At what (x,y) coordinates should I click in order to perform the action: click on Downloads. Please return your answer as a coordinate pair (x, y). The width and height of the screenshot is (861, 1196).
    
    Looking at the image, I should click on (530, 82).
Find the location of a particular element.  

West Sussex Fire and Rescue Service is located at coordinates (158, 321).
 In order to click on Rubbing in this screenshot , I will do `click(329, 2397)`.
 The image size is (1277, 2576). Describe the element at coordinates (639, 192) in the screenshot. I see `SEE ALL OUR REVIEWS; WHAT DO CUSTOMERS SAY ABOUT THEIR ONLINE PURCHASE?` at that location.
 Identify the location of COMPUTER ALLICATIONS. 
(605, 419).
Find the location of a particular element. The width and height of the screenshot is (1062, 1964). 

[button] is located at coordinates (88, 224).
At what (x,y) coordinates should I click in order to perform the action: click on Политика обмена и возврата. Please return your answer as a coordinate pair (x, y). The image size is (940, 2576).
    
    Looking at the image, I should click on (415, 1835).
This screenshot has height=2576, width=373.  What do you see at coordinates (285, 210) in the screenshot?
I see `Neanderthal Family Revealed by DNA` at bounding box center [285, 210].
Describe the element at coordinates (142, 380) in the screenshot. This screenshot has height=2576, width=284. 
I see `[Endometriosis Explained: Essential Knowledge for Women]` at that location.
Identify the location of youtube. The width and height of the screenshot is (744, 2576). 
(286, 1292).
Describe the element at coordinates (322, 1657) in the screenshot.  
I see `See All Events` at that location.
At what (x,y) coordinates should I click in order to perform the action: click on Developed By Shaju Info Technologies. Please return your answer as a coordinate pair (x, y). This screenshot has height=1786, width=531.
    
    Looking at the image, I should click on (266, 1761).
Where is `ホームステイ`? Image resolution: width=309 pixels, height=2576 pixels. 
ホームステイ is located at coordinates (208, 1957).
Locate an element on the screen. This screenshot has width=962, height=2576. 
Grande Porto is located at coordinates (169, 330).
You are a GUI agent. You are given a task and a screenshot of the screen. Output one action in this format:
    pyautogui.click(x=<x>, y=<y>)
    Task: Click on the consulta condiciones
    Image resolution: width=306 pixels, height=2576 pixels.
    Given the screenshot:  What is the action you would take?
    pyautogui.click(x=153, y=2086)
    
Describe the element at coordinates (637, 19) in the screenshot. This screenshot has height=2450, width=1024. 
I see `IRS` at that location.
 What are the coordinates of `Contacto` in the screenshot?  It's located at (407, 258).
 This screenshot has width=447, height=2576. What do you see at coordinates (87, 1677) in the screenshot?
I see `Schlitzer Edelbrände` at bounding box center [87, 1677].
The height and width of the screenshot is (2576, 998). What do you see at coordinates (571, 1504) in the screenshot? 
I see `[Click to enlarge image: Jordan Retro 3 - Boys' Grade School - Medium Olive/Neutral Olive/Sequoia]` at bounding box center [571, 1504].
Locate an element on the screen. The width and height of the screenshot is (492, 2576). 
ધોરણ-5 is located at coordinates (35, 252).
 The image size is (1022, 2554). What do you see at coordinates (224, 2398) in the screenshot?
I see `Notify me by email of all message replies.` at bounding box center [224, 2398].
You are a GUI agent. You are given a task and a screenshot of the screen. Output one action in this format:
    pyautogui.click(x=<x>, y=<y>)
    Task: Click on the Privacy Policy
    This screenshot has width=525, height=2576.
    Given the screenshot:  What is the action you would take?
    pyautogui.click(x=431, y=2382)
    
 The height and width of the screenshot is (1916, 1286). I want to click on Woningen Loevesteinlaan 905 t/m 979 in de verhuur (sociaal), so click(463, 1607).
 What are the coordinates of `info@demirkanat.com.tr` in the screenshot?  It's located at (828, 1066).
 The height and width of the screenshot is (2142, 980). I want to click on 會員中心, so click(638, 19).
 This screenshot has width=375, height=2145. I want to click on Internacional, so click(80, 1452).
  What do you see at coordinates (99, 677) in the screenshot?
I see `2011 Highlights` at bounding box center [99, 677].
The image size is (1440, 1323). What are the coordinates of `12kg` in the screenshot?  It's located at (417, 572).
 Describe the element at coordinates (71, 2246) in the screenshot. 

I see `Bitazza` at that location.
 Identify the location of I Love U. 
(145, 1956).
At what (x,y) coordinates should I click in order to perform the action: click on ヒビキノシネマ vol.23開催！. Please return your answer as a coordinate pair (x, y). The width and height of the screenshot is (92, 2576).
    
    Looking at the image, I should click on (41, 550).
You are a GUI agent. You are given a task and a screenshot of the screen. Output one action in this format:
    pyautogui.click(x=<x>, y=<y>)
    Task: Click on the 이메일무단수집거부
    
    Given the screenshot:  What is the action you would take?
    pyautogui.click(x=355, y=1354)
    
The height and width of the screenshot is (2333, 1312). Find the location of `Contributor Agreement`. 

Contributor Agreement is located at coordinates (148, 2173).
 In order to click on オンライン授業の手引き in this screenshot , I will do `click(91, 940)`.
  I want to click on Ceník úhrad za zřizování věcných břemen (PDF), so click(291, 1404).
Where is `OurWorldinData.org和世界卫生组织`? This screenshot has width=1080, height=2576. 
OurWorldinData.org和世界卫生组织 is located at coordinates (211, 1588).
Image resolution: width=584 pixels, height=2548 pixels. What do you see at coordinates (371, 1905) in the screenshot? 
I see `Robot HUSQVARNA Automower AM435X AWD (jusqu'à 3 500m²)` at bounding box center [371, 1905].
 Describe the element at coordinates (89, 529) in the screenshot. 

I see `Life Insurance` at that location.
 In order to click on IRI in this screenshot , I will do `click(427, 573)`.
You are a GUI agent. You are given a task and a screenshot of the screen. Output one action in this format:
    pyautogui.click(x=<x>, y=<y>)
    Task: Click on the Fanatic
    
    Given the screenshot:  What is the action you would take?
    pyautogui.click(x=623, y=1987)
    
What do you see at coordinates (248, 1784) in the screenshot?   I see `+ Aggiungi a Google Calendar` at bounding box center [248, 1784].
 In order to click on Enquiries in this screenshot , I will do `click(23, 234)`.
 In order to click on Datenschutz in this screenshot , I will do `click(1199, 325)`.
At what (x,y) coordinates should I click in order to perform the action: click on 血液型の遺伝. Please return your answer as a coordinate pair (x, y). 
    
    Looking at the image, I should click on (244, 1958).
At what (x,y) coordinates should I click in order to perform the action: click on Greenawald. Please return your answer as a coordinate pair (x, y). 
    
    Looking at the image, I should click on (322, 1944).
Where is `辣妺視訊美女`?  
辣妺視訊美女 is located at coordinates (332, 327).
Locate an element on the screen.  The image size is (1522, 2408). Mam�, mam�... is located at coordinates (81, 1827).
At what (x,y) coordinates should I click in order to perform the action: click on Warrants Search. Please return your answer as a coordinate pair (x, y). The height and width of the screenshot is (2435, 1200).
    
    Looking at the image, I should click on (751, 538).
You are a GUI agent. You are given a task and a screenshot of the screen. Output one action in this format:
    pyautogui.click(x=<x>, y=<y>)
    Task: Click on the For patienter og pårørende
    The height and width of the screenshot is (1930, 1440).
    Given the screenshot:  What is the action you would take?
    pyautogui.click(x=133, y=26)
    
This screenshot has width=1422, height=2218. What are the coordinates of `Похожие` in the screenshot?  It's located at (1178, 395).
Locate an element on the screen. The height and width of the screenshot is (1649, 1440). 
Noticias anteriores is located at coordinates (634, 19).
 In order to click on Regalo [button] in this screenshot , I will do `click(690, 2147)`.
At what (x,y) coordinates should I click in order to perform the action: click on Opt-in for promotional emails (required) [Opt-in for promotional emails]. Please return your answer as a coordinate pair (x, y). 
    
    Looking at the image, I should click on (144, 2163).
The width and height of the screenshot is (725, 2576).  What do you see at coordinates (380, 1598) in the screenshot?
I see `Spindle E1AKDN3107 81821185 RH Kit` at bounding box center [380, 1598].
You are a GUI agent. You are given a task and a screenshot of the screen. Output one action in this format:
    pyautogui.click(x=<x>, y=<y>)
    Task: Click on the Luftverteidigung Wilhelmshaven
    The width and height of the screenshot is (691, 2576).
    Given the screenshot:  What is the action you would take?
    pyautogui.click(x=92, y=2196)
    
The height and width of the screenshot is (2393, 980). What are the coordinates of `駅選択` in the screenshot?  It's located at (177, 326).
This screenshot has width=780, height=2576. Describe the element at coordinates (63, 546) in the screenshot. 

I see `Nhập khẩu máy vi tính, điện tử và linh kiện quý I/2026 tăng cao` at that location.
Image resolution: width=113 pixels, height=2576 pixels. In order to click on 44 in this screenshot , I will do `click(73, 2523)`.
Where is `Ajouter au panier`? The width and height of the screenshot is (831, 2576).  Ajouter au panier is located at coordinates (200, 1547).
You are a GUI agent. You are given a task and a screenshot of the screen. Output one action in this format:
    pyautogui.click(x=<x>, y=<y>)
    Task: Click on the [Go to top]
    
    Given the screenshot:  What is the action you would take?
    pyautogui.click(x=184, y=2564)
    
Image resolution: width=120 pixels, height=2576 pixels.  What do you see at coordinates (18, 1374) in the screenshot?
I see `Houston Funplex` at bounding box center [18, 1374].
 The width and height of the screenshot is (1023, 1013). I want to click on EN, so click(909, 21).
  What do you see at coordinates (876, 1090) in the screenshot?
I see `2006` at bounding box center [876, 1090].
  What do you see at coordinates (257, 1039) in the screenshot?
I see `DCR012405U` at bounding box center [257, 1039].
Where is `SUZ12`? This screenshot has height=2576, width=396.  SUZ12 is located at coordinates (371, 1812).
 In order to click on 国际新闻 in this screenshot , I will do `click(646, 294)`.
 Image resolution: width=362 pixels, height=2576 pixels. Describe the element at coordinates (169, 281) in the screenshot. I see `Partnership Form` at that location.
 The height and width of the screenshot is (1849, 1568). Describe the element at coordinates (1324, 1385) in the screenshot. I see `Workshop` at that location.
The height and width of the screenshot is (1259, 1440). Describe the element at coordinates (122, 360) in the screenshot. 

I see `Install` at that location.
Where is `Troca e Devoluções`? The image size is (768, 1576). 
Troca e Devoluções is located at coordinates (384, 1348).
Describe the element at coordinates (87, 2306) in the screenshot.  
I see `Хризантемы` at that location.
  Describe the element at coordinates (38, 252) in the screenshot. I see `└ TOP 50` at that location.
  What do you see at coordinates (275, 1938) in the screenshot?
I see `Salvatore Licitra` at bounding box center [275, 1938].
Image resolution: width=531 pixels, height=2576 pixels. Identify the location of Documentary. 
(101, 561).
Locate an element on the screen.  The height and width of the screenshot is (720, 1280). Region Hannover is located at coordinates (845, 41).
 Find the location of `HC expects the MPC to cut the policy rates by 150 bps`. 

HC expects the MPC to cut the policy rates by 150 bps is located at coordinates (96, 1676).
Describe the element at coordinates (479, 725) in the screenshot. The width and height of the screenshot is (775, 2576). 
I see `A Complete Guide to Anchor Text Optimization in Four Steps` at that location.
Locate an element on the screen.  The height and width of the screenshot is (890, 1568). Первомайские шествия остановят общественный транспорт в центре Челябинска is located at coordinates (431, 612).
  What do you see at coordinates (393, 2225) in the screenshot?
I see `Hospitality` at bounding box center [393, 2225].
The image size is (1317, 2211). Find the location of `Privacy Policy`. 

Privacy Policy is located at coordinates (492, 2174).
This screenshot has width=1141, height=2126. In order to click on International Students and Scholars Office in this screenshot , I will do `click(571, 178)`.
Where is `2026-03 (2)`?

# Exercise
Retype the entries above exactly, but only from the line containing "Task: Click on the For" through the line containing "In order to click on Regalo", both included.

# Task response
    Task: Click on the For patienter og pårørende
    The height and width of the screenshot is (1930, 1440).
    Given the screenshot:  What is the action you would take?
    pyautogui.click(x=133, y=26)
    
This screenshot has width=1422, height=2218. What are the coordinates of `Похожие` in the screenshot?  It's located at (1178, 395).
Locate an element on the screen. The height and width of the screenshot is (1649, 1440). 
Noticias anteriores is located at coordinates (634, 19).
 In order to click on Regalo [button] in this screenshot , I will do `click(690, 2147)`.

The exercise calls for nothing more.